[SUPPLIED INFORMATION Boundary: Start]

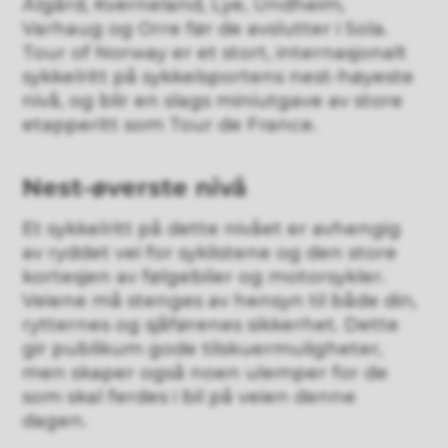
Ålgård, Kverneland, Lye, Undheim,
Varhaug og Orre før de avslutter i Sola.
Tour of Norway er et stort, internasjonalt
sykkelritt på sykkelsportens nest-høyeste
nivå, og blir en slags miniutgave av store
etapperitt som Tour de France.
Nest-øverste nivå
Et sykkelritt på dette nivået er avhengig
av ryddet vei for syklistene og den store
kortesjen av følgebiler og motorsykler.
Veiene må stenges av hensyn til både din,
rytternes og sjåførenes sikkerhet. Dette
gir publikum gode tilskuermuligheter,
men skaper også noen ulemper for de
som skal ferdes i bil på veien denne
dagen.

[SUPPLIED INFORMATION Boundary: End]

### PROBLEM DETAILS
Output only an exact transcription of the lines above from the one with "Tour of Norway er et stort, internasjonalt" up to and including the one with "Veiene må stenges".

### RESPONSE BELOW
Tour of Norway er et stort, internasjonalt
sykkelritt på sykkelsportens nest-høyeste
nivå, og blir en slags miniutgave av store
etapperitt som Tour de France.
Nest-øverste nivå
Et sykkelritt på dette nivået er avhengig
av ryddet vei for syklistene og den store
kortesjen av følgebiler og motorsykler.
Veiene må stenges av hensyn til både din,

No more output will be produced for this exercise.